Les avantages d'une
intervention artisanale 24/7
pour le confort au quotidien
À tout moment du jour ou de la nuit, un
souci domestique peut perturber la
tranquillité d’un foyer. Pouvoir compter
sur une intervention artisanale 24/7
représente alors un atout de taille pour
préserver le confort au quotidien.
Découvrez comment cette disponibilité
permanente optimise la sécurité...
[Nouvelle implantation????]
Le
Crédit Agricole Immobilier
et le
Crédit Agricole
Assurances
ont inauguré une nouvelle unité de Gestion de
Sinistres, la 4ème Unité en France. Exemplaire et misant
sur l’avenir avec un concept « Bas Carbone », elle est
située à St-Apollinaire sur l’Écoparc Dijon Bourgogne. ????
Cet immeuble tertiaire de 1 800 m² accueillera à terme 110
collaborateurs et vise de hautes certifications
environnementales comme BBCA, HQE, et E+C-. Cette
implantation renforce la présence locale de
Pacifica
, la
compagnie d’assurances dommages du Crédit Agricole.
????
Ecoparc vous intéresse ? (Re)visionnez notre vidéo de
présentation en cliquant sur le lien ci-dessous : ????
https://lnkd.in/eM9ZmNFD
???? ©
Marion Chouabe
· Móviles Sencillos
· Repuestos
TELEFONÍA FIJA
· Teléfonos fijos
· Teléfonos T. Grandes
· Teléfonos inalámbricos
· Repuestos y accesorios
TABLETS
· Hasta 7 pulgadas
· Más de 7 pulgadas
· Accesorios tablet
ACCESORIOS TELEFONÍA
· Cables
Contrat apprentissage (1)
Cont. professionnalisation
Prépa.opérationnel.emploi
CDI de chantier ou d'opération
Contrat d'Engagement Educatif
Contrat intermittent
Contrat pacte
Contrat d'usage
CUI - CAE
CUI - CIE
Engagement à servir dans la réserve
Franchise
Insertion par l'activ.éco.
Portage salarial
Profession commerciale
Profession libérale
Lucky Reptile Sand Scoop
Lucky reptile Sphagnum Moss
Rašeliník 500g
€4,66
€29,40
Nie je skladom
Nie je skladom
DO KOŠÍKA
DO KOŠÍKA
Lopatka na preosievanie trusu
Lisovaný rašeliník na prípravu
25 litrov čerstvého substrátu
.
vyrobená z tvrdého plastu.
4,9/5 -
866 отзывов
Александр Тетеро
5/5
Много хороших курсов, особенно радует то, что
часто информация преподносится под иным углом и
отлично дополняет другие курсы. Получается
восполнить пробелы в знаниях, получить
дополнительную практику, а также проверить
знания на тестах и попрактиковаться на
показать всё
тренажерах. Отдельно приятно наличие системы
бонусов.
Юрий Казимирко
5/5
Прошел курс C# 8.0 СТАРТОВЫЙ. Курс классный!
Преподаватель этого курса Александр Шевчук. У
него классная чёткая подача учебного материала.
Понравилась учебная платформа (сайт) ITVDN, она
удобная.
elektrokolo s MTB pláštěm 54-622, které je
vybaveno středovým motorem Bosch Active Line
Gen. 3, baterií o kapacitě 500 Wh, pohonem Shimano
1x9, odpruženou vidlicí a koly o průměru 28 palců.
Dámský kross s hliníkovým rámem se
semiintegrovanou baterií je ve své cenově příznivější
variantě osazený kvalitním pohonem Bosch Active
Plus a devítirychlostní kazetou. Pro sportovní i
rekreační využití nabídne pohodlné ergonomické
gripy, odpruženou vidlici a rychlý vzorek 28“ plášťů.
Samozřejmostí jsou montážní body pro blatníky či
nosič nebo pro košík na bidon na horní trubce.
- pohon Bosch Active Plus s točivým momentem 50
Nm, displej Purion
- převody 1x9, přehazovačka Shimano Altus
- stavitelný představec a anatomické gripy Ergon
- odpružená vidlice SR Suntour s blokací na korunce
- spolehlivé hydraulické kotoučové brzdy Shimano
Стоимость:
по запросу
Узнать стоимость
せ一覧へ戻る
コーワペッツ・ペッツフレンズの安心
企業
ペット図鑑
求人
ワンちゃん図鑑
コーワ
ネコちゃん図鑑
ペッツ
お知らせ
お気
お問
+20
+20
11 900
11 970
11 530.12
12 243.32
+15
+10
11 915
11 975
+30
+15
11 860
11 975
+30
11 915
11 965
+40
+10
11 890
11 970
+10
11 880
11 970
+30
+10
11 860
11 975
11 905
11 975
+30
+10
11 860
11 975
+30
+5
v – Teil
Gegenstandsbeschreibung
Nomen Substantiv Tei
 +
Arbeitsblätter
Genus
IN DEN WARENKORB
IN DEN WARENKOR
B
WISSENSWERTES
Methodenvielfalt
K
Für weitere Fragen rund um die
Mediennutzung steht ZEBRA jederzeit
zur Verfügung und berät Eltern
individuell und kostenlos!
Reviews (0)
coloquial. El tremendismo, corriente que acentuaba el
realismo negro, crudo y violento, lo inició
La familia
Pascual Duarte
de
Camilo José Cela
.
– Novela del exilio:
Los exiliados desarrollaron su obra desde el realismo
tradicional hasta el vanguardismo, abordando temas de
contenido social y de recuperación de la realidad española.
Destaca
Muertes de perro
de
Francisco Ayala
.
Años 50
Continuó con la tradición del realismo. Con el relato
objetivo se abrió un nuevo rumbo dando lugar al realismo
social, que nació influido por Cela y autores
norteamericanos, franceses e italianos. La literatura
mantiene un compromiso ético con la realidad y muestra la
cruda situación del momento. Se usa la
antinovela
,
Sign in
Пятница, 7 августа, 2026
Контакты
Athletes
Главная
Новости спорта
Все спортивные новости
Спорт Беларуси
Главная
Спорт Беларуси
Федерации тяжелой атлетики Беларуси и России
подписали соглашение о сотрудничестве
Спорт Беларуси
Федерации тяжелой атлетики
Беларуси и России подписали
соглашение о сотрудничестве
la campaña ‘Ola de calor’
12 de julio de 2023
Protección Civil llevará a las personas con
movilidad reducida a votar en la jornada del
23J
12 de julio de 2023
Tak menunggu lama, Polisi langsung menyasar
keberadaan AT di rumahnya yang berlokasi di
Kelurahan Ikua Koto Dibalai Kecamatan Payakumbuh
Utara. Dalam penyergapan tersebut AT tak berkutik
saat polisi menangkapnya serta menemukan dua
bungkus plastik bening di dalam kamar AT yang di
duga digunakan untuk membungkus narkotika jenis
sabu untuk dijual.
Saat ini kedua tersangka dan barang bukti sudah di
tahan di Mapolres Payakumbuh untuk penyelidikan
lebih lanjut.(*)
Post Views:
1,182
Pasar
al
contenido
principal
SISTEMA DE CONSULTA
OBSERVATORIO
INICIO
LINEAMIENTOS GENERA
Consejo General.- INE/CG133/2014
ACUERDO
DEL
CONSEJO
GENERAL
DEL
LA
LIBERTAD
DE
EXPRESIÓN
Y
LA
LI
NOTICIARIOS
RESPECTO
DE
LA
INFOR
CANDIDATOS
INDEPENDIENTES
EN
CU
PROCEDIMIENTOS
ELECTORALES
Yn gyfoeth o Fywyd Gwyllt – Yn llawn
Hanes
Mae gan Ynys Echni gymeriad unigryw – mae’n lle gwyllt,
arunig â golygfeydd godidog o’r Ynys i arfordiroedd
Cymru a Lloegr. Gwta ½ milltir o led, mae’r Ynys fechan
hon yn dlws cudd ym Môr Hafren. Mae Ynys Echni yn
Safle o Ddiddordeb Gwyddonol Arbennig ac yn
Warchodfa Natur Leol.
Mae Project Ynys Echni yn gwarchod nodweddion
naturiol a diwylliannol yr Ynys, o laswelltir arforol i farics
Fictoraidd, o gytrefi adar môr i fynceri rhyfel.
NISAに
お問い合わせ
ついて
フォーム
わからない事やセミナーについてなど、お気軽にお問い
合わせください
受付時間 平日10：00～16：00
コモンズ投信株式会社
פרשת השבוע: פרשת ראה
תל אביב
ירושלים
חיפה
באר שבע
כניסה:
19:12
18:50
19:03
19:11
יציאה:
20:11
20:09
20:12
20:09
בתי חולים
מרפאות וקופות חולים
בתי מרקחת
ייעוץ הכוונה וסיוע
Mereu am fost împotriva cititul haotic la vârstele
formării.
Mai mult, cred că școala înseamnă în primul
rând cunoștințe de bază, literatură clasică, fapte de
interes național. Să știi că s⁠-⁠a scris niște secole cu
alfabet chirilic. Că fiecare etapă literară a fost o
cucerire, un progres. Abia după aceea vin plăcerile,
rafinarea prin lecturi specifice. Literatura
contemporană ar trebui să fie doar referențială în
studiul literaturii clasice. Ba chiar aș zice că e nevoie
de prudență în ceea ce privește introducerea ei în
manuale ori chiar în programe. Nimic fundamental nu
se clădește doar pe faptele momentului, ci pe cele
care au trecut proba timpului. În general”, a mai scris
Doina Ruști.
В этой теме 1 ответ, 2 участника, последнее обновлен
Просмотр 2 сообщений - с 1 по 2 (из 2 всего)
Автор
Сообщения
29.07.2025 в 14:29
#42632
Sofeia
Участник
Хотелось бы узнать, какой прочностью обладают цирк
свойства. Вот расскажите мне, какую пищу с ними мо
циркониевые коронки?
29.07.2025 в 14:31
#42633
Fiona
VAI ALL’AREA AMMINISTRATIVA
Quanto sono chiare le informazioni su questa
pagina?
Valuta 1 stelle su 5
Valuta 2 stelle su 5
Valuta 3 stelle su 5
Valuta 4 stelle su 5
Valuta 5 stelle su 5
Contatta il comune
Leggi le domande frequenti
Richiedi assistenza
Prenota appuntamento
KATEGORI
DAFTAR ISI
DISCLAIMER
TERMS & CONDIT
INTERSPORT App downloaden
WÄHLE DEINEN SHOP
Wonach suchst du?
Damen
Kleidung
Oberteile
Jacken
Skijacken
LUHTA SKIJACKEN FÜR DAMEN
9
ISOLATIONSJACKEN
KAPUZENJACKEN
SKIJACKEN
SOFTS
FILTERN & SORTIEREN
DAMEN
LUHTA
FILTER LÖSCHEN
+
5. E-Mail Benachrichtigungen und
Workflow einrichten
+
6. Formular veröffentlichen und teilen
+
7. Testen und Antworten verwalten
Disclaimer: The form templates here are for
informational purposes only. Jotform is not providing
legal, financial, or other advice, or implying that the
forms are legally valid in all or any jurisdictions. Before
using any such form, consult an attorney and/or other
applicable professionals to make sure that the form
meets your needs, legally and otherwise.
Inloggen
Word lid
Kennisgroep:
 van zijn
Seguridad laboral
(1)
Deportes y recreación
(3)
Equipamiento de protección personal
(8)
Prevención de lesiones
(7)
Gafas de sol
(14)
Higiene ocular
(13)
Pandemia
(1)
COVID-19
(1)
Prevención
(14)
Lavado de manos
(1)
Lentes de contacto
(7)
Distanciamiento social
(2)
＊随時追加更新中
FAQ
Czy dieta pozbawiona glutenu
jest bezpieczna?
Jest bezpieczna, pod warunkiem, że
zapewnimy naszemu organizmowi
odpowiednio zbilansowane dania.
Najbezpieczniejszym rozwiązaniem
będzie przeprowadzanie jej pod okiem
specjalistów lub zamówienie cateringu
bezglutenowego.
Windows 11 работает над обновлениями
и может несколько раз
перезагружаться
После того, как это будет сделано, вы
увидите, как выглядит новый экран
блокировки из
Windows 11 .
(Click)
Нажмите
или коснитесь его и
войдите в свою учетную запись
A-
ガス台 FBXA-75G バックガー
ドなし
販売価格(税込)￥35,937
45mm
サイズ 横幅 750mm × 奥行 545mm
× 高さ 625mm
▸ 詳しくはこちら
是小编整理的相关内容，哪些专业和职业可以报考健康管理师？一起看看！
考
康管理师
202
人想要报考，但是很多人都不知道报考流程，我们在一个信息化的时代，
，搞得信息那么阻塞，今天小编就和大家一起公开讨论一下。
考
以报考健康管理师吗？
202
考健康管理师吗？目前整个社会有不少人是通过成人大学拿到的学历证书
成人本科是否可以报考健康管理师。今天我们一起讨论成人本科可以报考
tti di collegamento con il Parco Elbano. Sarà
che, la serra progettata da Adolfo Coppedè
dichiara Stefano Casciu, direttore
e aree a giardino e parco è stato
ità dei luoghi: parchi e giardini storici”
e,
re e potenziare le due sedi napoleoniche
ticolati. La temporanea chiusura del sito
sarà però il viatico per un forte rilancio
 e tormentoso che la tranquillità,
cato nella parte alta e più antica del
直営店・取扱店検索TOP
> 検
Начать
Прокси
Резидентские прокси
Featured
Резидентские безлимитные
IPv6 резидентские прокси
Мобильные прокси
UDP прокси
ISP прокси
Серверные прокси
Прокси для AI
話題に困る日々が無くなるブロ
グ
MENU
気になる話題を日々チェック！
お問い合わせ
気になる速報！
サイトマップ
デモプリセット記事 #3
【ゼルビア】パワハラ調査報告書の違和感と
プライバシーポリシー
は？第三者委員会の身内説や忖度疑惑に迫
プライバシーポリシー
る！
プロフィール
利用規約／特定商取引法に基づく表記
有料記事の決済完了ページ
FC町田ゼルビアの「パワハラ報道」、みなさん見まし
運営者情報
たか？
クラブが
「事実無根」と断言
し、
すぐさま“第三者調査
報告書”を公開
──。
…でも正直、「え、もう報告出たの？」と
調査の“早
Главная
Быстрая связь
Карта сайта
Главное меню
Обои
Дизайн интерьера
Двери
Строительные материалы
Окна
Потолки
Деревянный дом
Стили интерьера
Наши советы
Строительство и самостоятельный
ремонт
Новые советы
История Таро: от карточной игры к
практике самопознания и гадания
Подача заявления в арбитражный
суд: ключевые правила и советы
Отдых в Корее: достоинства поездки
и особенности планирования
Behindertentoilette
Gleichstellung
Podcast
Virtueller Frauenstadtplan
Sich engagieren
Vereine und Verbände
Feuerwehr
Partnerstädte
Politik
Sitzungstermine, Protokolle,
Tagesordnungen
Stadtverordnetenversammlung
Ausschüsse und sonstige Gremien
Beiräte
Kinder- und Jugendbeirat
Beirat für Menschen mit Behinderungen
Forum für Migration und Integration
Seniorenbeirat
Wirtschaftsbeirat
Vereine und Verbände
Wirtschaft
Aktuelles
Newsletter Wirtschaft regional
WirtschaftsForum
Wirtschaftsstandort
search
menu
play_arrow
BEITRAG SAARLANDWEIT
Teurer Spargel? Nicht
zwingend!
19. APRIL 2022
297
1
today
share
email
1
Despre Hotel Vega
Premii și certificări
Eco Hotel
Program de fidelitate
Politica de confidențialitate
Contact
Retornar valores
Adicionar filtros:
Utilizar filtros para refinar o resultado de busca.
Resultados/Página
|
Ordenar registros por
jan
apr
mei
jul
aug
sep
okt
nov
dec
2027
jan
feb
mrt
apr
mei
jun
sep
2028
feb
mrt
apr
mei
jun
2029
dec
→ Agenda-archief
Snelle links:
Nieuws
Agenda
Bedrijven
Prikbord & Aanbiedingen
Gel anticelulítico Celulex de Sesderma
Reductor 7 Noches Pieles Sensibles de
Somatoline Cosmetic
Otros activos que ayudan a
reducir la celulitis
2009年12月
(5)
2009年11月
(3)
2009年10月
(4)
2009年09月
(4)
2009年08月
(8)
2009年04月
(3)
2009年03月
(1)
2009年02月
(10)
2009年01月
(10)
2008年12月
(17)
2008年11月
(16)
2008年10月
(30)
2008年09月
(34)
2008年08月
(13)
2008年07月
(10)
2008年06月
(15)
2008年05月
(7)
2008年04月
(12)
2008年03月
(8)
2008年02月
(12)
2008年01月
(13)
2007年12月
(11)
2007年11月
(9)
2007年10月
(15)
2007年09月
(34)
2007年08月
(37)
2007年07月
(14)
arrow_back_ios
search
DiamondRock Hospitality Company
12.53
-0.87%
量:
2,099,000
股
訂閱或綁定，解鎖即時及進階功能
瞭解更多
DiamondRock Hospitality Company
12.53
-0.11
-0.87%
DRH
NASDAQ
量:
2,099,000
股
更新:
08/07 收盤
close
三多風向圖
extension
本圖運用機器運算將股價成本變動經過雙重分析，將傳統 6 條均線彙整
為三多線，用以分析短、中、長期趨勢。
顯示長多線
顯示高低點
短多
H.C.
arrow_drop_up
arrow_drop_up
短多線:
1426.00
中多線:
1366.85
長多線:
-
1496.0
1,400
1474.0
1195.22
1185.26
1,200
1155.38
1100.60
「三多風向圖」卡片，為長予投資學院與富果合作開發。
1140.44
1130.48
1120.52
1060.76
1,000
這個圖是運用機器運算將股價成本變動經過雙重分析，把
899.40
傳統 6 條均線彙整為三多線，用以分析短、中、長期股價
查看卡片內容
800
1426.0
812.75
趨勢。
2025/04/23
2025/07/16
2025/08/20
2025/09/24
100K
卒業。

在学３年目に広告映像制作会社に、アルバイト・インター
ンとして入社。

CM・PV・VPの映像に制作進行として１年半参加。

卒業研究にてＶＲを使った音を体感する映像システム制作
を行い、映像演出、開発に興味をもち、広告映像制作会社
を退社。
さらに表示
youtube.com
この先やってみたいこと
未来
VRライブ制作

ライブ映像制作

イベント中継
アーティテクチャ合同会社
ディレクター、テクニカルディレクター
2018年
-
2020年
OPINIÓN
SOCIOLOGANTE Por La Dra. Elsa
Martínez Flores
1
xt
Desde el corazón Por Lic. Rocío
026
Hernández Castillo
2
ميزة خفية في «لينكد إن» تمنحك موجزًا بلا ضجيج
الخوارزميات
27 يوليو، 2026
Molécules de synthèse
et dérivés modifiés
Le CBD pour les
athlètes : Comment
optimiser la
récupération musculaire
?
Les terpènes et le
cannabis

- _What to work on_: Set down exactly the lines that begin the records and continue through the line bearing "présentation en cliquant"; include both ends.

- _Exercise solution_:
Les avantages d'une
intervention artisanale 24/7
pour le confort au quotidien
À tout moment du jour ou de la nuit, un
souci domestique peut perturber la
tranquillité d’un foyer. Pouvoir compter
sur une intervention artisanale 24/7
représente alors un atout de taille pour
préserver le confort au quotidien.
Découvrez comment cette disponibilité
permanente optimise la sécurité...
[Nouvelle implantation????]
Le
Crédit Agricole Immobilier
et le
Crédit Agricole
Assurances
ont inauguré une nouvelle unité de Gestion de
Sinistres, la 4ème Unité en France. Exemplaire et misant
sur l’avenir avec un concept « Bas Carbone », elle est
située à St-Apollinaire sur l’Écoparc Dijon Bourgogne. ????
Cet immeuble tertiaire de 1 800 m² accueillera à terme 110
collaborateurs et vise de hautes certifications
environnementales comme BBCA, HQE, et E+C-. Cette
implantation renforce la présence locale de
Pacifica
, la
compagnie d’assurances dommages du Crédit Agricole.
????
Ecoparc vous intéresse ? (Re)visionnez notre vidéo de
présentation en cliquant sur le lien ci-dessous : ????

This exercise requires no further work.